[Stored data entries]
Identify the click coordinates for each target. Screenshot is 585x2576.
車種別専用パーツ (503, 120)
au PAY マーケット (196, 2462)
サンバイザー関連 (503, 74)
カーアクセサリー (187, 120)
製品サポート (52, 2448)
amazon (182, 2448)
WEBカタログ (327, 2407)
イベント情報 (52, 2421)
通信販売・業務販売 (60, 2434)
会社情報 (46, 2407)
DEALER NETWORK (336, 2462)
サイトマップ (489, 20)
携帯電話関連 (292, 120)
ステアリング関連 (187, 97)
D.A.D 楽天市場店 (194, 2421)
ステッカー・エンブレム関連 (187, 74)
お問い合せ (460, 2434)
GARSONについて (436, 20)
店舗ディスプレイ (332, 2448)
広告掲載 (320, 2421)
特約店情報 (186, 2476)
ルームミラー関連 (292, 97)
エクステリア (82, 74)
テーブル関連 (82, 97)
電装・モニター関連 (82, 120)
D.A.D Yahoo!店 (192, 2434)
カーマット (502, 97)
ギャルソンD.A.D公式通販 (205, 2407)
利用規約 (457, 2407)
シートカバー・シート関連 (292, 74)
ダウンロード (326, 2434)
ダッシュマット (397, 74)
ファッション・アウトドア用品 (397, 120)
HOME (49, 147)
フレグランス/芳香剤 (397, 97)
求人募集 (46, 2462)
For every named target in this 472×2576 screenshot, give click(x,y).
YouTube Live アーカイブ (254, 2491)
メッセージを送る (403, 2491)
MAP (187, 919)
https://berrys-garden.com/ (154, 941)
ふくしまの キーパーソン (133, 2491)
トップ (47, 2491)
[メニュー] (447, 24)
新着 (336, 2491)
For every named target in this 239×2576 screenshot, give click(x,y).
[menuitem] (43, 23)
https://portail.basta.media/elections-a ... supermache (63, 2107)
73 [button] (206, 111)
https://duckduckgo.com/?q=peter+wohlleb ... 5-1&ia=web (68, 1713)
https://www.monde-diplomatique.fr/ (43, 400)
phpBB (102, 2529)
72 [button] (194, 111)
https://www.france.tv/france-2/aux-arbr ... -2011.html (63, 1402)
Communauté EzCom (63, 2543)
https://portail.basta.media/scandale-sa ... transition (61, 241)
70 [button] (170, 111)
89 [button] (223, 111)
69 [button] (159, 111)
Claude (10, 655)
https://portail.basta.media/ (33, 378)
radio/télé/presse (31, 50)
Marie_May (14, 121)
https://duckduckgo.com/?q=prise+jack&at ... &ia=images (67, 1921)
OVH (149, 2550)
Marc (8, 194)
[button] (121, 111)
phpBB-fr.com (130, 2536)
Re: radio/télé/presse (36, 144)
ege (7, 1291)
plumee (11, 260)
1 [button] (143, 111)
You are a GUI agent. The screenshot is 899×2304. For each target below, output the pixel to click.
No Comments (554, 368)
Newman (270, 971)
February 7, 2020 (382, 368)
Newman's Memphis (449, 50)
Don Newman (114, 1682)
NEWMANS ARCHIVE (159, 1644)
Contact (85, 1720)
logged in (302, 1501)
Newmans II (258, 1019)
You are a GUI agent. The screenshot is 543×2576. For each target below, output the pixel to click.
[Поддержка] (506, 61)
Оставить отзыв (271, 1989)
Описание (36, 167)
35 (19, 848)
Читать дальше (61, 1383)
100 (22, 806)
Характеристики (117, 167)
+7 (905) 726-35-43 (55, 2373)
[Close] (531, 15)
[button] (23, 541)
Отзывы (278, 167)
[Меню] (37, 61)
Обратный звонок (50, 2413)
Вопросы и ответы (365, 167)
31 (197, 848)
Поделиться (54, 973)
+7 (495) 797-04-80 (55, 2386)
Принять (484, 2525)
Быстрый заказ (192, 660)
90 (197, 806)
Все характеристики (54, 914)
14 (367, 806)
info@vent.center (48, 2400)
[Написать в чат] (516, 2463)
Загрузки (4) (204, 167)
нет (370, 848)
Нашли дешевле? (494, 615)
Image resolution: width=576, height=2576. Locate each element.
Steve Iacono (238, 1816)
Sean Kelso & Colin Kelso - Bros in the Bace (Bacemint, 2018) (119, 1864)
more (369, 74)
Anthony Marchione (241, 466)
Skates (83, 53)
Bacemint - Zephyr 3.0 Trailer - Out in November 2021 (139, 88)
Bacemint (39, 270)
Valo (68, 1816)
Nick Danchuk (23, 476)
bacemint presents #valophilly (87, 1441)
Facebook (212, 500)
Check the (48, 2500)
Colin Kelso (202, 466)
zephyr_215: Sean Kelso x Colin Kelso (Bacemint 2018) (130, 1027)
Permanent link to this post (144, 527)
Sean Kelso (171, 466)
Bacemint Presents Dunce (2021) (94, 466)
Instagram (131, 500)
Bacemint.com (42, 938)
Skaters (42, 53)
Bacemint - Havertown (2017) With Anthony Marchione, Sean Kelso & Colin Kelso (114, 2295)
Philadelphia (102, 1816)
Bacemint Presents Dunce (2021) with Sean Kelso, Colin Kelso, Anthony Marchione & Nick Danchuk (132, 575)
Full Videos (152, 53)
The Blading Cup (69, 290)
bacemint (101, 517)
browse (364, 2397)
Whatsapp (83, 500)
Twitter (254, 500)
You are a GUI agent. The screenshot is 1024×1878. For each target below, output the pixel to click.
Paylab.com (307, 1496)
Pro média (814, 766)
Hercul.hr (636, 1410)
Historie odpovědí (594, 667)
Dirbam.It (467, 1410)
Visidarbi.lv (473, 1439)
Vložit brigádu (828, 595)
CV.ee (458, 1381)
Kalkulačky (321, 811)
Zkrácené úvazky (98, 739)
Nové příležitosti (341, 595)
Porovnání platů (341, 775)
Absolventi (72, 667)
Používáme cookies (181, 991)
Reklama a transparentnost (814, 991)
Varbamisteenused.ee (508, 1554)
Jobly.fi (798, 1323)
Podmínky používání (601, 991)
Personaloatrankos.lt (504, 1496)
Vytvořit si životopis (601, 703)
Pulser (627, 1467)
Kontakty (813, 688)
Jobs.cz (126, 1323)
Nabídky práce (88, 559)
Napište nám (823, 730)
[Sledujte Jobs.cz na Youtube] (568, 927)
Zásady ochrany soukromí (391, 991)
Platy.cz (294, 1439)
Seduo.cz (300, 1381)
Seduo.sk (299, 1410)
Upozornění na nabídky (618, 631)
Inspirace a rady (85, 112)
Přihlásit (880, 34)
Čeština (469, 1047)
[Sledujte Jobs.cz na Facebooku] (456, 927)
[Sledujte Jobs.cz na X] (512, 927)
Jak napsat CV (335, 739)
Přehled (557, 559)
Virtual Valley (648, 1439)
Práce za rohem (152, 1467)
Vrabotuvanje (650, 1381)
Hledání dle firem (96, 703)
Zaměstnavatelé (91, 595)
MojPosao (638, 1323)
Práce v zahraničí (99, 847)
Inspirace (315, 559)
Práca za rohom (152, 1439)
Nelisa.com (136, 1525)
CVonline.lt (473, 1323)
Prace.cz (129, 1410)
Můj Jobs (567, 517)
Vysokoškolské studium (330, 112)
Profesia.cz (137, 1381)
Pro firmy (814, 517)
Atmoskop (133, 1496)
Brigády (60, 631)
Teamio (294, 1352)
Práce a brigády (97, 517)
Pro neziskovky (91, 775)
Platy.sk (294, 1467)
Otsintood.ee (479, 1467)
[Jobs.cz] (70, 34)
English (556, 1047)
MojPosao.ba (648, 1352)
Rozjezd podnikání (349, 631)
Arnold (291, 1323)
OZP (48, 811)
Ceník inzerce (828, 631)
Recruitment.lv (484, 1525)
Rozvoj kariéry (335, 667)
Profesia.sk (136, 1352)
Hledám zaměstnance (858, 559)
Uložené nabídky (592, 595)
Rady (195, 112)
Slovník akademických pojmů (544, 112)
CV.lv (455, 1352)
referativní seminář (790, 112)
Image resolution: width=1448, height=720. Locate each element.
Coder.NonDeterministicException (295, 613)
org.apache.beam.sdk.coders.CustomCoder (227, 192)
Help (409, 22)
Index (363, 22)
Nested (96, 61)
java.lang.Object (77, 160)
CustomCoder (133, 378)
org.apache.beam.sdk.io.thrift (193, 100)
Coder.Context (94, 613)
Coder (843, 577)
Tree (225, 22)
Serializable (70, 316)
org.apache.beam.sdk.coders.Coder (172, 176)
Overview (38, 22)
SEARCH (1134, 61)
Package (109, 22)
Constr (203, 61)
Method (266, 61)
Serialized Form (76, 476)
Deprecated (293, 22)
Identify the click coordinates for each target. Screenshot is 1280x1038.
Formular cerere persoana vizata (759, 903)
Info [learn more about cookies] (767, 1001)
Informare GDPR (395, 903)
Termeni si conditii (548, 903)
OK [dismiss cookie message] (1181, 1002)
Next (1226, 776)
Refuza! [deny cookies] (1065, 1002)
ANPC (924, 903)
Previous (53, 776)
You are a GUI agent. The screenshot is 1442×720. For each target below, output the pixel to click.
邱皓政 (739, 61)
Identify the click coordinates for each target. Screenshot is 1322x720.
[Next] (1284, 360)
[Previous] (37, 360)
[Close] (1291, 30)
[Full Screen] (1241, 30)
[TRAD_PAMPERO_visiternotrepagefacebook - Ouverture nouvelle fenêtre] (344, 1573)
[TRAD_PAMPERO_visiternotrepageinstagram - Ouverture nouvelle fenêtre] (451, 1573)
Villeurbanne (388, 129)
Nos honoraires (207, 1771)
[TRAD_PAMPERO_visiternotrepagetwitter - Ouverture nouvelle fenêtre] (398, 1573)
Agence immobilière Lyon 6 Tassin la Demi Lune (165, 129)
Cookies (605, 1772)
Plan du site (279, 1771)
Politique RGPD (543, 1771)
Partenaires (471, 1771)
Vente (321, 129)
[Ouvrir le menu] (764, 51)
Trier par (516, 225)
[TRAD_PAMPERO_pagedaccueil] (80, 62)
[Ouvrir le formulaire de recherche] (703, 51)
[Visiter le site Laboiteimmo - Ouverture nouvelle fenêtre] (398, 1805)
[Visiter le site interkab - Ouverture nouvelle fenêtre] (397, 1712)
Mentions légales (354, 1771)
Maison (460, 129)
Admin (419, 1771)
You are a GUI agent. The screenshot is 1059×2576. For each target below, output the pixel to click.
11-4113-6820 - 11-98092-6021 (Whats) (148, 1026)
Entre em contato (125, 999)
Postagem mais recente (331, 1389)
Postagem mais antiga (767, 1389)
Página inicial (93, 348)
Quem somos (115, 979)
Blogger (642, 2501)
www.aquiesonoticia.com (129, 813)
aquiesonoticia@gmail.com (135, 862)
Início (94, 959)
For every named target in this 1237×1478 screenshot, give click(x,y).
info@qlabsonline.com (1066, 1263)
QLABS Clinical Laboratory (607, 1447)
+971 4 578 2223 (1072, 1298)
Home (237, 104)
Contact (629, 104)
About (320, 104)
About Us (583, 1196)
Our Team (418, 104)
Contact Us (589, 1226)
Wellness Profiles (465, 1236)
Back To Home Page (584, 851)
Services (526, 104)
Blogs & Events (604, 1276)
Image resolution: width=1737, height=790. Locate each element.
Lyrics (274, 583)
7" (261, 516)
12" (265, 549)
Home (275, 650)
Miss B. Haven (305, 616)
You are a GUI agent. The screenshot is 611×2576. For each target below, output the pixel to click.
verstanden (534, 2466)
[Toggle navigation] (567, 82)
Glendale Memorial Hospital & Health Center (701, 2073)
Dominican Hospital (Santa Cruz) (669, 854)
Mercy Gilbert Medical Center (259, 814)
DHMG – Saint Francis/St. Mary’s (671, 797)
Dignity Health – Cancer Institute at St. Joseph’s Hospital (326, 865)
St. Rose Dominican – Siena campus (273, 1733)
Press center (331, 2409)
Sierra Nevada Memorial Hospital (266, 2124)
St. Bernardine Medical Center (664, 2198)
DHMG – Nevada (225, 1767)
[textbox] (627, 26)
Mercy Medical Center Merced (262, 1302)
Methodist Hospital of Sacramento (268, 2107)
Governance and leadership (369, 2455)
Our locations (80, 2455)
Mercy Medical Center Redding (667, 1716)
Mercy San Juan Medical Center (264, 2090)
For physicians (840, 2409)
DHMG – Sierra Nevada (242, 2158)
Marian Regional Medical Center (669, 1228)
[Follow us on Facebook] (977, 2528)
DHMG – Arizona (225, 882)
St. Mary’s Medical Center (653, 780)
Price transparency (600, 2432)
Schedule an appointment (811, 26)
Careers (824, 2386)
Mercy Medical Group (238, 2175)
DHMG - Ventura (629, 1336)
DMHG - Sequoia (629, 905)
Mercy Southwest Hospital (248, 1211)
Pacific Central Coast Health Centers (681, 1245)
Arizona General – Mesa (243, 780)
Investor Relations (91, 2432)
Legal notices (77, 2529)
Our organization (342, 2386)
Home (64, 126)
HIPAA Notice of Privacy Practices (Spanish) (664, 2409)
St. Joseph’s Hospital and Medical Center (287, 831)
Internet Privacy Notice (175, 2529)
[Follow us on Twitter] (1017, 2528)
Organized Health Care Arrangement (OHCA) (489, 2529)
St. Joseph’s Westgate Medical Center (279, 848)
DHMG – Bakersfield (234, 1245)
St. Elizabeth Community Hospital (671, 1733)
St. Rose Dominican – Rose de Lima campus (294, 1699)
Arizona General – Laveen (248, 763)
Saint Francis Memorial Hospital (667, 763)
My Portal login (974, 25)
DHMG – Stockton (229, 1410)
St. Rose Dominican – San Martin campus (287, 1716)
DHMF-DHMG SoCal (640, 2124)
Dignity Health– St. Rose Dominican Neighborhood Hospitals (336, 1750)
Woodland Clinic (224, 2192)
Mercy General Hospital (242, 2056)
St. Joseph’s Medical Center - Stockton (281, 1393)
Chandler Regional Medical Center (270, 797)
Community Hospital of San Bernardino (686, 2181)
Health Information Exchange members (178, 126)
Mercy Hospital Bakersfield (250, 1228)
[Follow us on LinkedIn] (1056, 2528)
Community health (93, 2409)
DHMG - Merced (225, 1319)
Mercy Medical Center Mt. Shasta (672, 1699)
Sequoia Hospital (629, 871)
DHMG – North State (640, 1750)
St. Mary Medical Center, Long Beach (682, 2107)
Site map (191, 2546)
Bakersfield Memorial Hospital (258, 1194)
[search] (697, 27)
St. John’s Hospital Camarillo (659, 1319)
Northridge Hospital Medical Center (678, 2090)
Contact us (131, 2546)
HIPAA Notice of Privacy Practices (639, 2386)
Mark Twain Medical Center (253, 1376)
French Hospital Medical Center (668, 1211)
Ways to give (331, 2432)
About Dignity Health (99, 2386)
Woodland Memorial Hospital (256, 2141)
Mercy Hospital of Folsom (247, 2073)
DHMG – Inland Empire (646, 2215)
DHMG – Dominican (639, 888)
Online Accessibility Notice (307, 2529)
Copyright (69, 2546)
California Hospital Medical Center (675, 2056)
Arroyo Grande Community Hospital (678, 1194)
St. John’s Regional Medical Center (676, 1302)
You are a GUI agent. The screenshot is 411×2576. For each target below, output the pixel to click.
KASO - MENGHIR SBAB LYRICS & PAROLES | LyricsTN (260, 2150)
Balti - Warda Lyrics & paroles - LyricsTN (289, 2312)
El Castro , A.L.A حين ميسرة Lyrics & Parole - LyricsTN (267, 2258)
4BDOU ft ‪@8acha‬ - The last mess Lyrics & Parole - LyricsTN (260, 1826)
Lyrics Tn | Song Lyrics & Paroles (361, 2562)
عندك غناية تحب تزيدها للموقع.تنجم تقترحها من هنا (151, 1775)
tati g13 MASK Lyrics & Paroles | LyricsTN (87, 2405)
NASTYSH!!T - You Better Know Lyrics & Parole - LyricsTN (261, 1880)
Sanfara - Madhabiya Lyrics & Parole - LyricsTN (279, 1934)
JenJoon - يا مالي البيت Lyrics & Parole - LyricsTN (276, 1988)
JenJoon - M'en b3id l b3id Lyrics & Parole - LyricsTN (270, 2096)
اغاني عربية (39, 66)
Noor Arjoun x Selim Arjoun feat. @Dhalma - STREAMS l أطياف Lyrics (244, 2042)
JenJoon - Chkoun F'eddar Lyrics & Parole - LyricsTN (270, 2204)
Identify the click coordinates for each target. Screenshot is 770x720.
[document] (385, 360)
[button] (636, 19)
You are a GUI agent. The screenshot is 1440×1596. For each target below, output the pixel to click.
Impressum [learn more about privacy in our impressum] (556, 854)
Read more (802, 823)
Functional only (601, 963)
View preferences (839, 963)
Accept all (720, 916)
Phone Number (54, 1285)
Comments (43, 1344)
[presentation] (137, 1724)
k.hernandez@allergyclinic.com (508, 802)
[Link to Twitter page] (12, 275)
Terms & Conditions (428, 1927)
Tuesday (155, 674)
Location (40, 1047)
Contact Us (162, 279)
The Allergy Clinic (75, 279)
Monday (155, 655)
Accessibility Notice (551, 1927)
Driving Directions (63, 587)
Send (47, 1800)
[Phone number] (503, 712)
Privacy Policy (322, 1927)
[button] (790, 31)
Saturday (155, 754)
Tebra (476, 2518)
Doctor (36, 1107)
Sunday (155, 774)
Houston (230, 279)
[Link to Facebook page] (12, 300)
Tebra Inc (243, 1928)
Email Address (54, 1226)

[WHAT THIS TASK INVOLVES]
Once you find the line with "French Hospital Medical Center (668, 1211)" in the entries above, output it and each line after it up to and including the line with "Balti - Warda", and nothing else.

[WRITTEN REPLY]
French Hospital Medical Center (668, 1211)
Ways to give (331, 2432)
About Dignity Health (99, 2386)
Woodland Memorial Hospital (256, 2141)
Mercy Hospital of Folsom (247, 2073)
DHMG – Inland Empire (646, 2215)
DHMG – Dominican (639, 888)
Online Accessibility Notice (307, 2529)
Copyright (69, 2546)
California Hospital Medical Center (675, 2056)
Arroyo Grande Community Hospital (678, 1194)
St. John’s Regional Medical Center (676, 1302)
You are a GUI agent. The screenshot is 411×2576. For each target below, output the pixel to click.
KASO - MENGHIR SBAB LYRICS & PAROLES | LyricsTN (260, 2150)
Balti - Warda Lyrics & paroles - LyricsTN (289, 2312)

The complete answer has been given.